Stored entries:
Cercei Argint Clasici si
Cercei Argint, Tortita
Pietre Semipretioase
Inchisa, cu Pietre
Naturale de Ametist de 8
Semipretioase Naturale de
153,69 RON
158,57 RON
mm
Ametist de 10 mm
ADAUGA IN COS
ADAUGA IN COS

---

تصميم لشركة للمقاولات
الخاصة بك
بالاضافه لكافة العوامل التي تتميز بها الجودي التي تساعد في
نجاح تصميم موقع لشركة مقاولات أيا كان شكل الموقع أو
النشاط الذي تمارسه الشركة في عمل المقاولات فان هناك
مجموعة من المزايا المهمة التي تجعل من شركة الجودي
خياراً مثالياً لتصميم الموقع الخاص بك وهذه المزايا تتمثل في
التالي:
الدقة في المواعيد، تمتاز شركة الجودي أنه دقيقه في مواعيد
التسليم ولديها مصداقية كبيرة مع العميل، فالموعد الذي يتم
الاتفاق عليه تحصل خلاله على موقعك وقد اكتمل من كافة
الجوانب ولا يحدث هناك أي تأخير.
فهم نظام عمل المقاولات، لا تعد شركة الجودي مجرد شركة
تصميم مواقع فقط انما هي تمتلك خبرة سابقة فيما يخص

Task brief. Restate word for word only the lines above from the line containing "تصميم لشركة للمقاولات" to the line containing "تصميم مواقع فقط", both of them included.

Solution to the exercise.
تصميم لشركة للمقاولات
الخاصة بك
بالاضافه لكافة العوامل التي تتميز بها الجودي التي تساعد في
نجاح تصميم موقع لشركة مقاولات أيا كان شكل الموقع أو
النشاط الذي تمارسه الشركة في عمل المقاولات فان هناك
مجموعة من المزايا المهمة التي تجعل من شركة الجودي
خياراً مثالياً لتصميم الموقع الخاص بك وهذه المزايا تتمثل في
التالي:
الدقة في المواعيد، تمتاز شركة الجودي أنه دقيقه في مواعيد
التسليم ولديها مصداقية كبيرة مع العميل، فالموعد الذي يتم
الاتفاق عليه تحصل خلاله على موقعك وقد اكتمل من كافة
الجوانب ولا يحدث هناك أي تأخير.
فهم نظام عمل المقاولات، لا تعد شركة الجودي مجرد شركة
تصميم مواقع فقط انما هي تمتلك خبرة سابقة فيما يخص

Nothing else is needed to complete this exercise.